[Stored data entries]
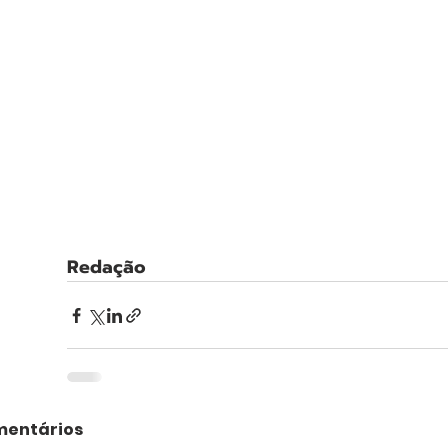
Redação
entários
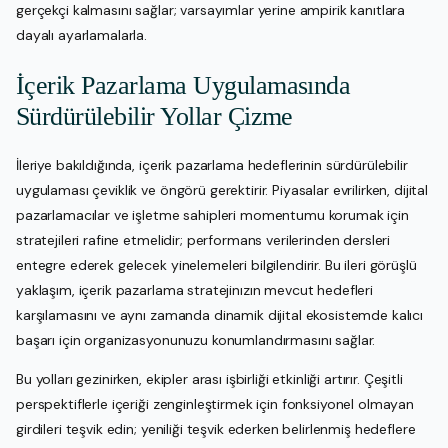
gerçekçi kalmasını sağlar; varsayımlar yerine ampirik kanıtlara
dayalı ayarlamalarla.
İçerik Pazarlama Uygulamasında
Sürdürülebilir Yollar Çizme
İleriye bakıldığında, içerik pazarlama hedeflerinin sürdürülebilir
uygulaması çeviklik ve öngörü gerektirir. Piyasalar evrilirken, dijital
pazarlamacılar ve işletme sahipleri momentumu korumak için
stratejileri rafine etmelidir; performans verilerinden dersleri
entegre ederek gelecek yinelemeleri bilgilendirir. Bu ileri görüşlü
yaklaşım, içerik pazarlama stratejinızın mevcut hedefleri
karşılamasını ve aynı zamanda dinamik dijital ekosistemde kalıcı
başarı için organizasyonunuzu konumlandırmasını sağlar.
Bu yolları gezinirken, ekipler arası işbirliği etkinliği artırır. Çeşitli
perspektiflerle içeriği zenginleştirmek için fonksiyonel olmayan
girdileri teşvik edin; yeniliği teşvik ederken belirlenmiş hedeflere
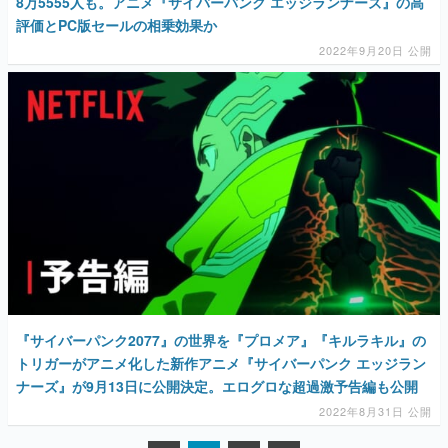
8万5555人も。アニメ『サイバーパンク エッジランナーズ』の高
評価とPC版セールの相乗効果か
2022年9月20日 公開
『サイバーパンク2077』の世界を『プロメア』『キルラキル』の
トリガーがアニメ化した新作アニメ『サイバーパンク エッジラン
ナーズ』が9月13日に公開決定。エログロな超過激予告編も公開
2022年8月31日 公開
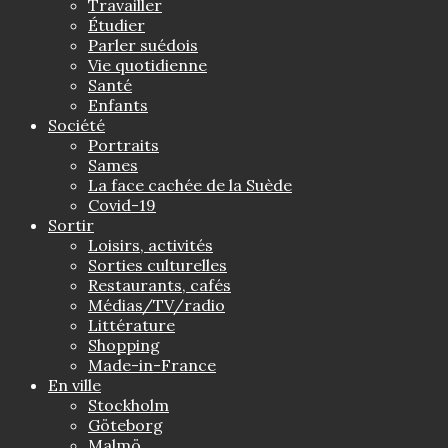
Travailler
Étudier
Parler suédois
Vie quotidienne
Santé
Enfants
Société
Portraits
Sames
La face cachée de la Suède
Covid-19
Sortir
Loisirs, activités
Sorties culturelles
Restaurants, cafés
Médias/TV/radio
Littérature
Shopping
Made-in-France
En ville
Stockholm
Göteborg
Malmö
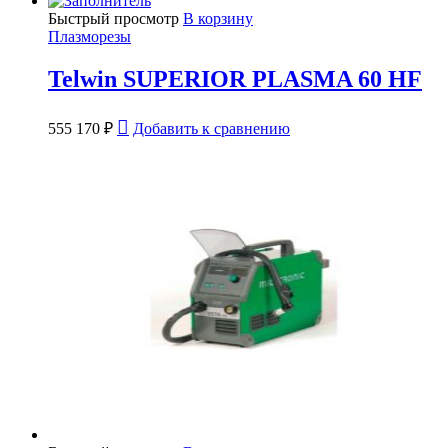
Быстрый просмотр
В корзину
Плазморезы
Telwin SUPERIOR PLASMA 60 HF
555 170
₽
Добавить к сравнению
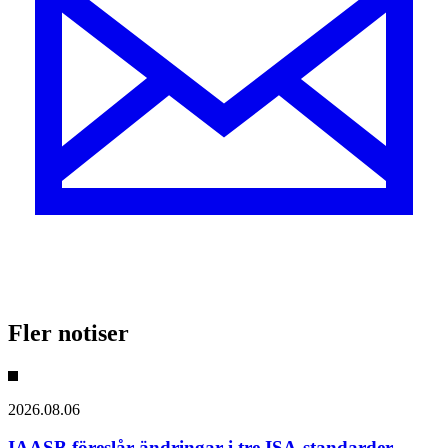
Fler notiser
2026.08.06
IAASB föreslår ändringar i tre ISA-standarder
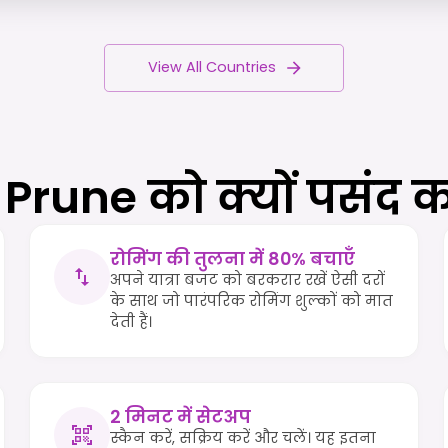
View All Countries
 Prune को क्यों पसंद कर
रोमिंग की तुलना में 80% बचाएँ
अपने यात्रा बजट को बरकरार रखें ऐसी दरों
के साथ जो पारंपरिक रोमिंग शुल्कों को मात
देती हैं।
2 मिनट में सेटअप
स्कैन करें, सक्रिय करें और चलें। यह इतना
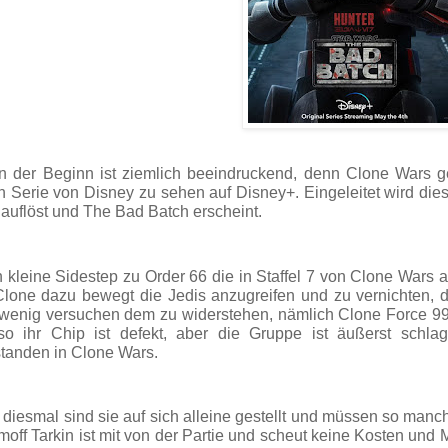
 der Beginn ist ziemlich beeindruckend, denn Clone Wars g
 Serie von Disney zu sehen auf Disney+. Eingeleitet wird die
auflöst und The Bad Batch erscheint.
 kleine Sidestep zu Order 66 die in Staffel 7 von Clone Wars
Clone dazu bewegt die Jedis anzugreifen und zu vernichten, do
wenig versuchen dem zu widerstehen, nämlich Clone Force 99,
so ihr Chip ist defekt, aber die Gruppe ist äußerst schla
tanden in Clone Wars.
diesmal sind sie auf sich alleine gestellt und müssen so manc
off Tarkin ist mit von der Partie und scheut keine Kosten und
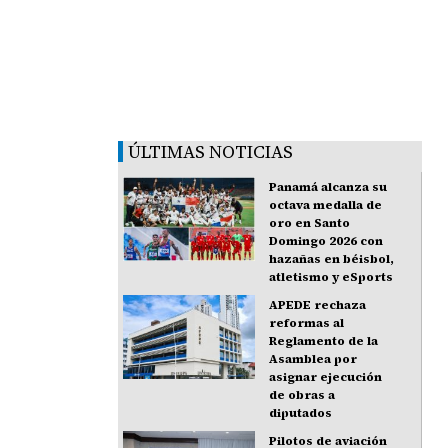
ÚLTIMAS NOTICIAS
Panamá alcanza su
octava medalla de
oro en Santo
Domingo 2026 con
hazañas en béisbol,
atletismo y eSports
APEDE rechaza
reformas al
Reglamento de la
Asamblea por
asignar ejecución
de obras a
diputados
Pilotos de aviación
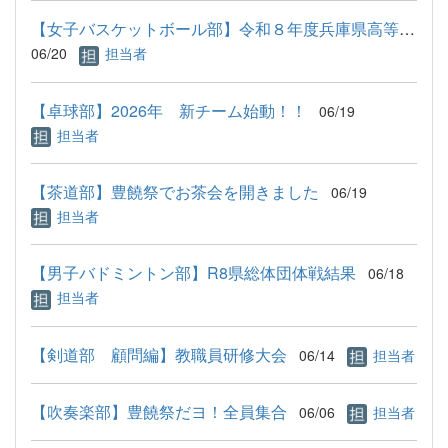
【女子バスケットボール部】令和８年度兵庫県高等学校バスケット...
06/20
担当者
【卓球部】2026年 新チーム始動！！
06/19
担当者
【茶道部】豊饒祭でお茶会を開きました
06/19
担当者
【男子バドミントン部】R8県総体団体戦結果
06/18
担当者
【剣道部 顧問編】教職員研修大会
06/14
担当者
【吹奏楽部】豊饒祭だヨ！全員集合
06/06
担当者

---

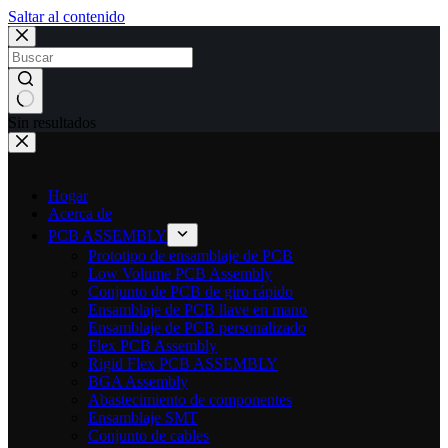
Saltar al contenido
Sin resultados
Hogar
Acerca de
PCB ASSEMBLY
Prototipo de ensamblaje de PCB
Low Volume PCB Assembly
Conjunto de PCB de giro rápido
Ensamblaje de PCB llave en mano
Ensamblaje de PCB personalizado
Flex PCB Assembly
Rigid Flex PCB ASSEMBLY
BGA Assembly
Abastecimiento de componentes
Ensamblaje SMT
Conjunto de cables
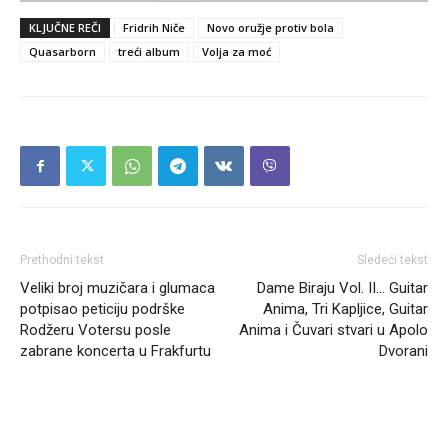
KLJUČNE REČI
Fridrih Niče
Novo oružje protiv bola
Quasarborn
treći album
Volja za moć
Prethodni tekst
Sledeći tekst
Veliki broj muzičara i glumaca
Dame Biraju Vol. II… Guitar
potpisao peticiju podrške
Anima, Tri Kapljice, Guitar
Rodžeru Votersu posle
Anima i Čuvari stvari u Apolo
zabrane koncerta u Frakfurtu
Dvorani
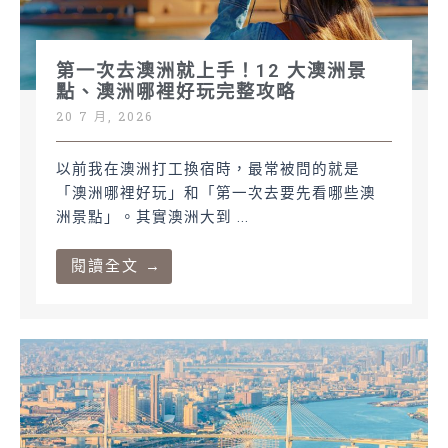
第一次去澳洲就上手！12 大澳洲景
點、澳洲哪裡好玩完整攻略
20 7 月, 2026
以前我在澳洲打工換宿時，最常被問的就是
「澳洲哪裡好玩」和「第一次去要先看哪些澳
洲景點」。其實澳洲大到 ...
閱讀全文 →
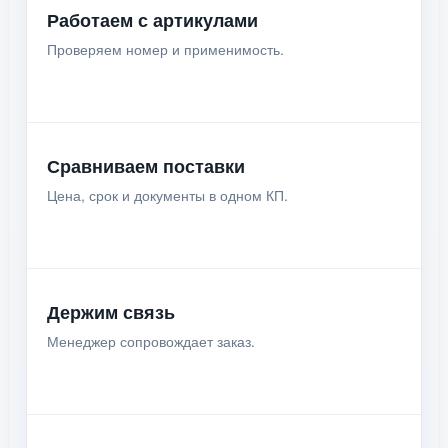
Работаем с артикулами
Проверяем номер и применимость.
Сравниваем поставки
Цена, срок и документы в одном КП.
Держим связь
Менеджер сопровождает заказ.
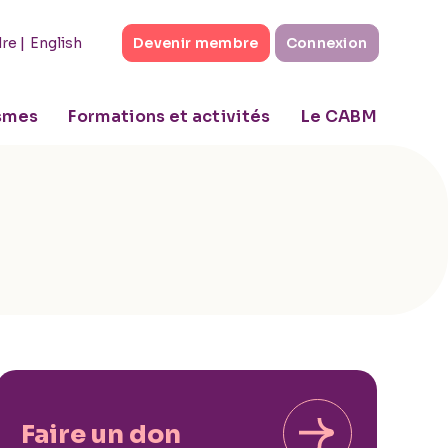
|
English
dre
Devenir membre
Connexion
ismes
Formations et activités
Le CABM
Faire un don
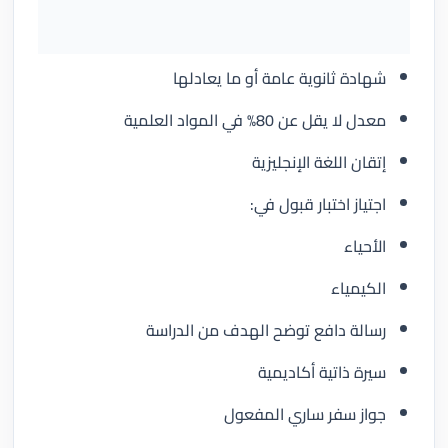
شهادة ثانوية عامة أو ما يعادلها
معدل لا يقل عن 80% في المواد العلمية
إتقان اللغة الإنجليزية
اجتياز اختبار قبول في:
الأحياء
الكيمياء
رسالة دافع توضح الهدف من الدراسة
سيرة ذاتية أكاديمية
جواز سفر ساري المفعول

_WORK ORDER_
Could you return exactly the lines above from the line with "Serie von Disney" to the line with "so ihr Chip", both included, and nothing else?

_TASK ANSWER_
 Serie von Disney zu sehen auf Disney+. Eingeleitet wird die
auflöst und The Bad Batch erscheint.
 kleine Sidestep zu Order 66 die in Staffel 7 von Clone Wars
Clone dazu bewegt die Jedis anzugreifen und zu vernichten, do
wenig versuchen dem zu widerstehen, nämlich Clone Force 99,
so ihr Chip ist defekt, aber die Gruppe ist äußerst schla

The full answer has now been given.